Veasey: Even though there is no one-size-fits-all, some of the good methods that have been used should be considered. They include having the legal department play an important role in educating managers within a company to report compliance violations. They also include the use of a booklet or video that helps employees to recognize compliance violations and explains why and how they should be reported. And there should be a telephone number or a hotline by which anonymous reports can be made of failures that may come to the attention of employees. I think it is important that these kinds of steps be front and center and called to the attention of employees frequently. And these are only examples.

Editor: Explain compliance concerns unique to global companies with branches in foreign countries.
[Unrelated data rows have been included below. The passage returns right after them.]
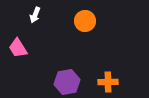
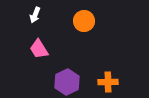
orange circle: moved 1 px left
pink trapezoid: moved 21 px right, 1 px down
purple hexagon: rotated 15 degrees counterclockwise
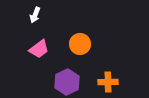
orange circle: moved 4 px left, 23 px down
pink trapezoid: rotated 95 degrees counterclockwise
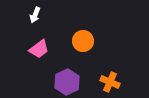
orange circle: moved 3 px right, 3 px up
orange cross: moved 2 px right; rotated 24 degrees clockwise
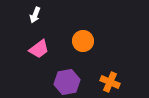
purple hexagon: rotated 15 degrees clockwise
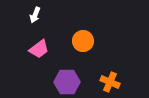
purple hexagon: rotated 10 degrees clockwise
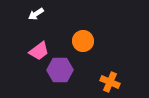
white arrow: moved 1 px right, 1 px up; rotated 35 degrees clockwise
pink trapezoid: moved 2 px down
purple hexagon: moved 7 px left, 12 px up
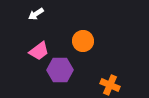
orange cross: moved 3 px down
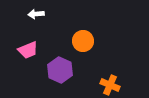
white arrow: rotated 28 degrees clockwise
pink trapezoid: moved 11 px left, 1 px up; rotated 15 degrees clockwise
purple hexagon: rotated 25 degrees clockwise
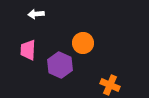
orange circle: moved 2 px down
pink trapezoid: rotated 115 degrees clockwise
purple hexagon: moved 5 px up
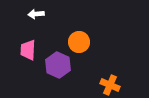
orange circle: moved 4 px left, 1 px up
purple hexagon: moved 2 px left
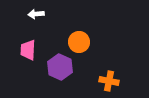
purple hexagon: moved 2 px right, 2 px down
orange cross: moved 1 px left, 4 px up; rotated 12 degrees counterclockwise
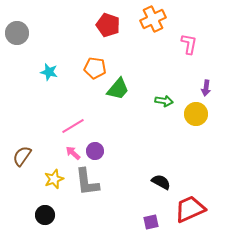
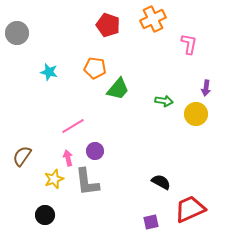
pink arrow: moved 5 px left, 5 px down; rotated 35 degrees clockwise
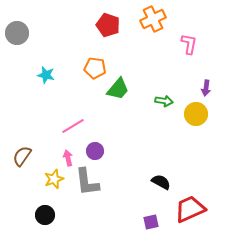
cyan star: moved 3 px left, 3 px down
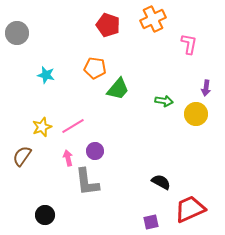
yellow star: moved 12 px left, 52 px up
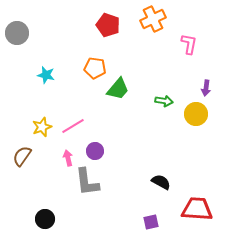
red trapezoid: moved 7 px right; rotated 28 degrees clockwise
black circle: moved 4 px down
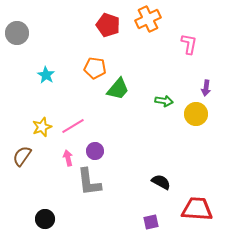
orange cross: moved 5 px left
cyan star: rotated 18 degrees clockwise
gray L-shape: moved 2 px right
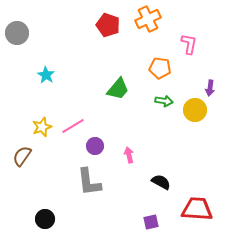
orange pentagon: moved 65 px right
purple arrow: moved 4 px right
yellow circle: moved 1 px left, 4 px up
purple circle: moved 5 px up
pink arrow: moved 61 px right, 3 px up
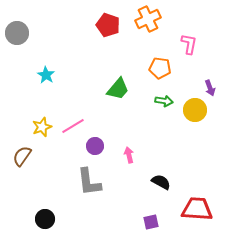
purple arrow: rotated 28 degrees counterclockwise
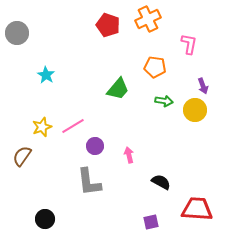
orange pentagon: moved 5 px left, 1 px up
purple arrow: moved 7 px left, 2 px up
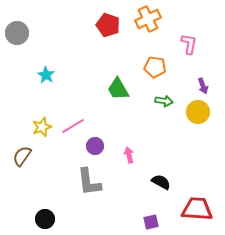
green trapezoid: rotated 110 degrees clockwise
yellow circle: moved 3 px right, 2 px down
Veasey: There are a lot of problems with foreign cultures, including different views of ethics and the like, in certain areas. Frankly, I think it is up to the general counsel to make sure that the lawyers in these areas, who are advising divisions on the ground in foreign countries, are really compliance drivers. They must be infused with ethical concerns about making sure that they keep on an eye on this, that they do not allow foreign corrupt practices to intervene, and that they are always vigilant to spot that. Then I think that general counsel needs to go around to these areas and visit with the lawyers and others and continue to bring the message that these lawyers are “guardians of the corporate integrity.”

Editor: Concern has been expressed that the SEC’s whistleblower bounty program undermines a company’s established internal up-the-ladder reporting systems. How has that been addressed?

Veasey: I think the SEC’s regulation was not as bad as one might have thought would have emerged from Dodd-Frank because the SEC’s regulation does give a nod to a company’s internal compliance mechanism, including the up-the-ladder reporting. But I still think that there has to be more emphasis on using the company’s internal compliance program because it is much better than having the whistleblower, without any reference to the company’s internal compliance procedure, go for the bounty and establish a bridgehead, if you will, in the compliance program for herself. It is important for the whistleblower to understand that the SEC’s rules and regulations offer protection for the whistleblower’s rights to a bounty even if she goes through a company’s internal compliance program.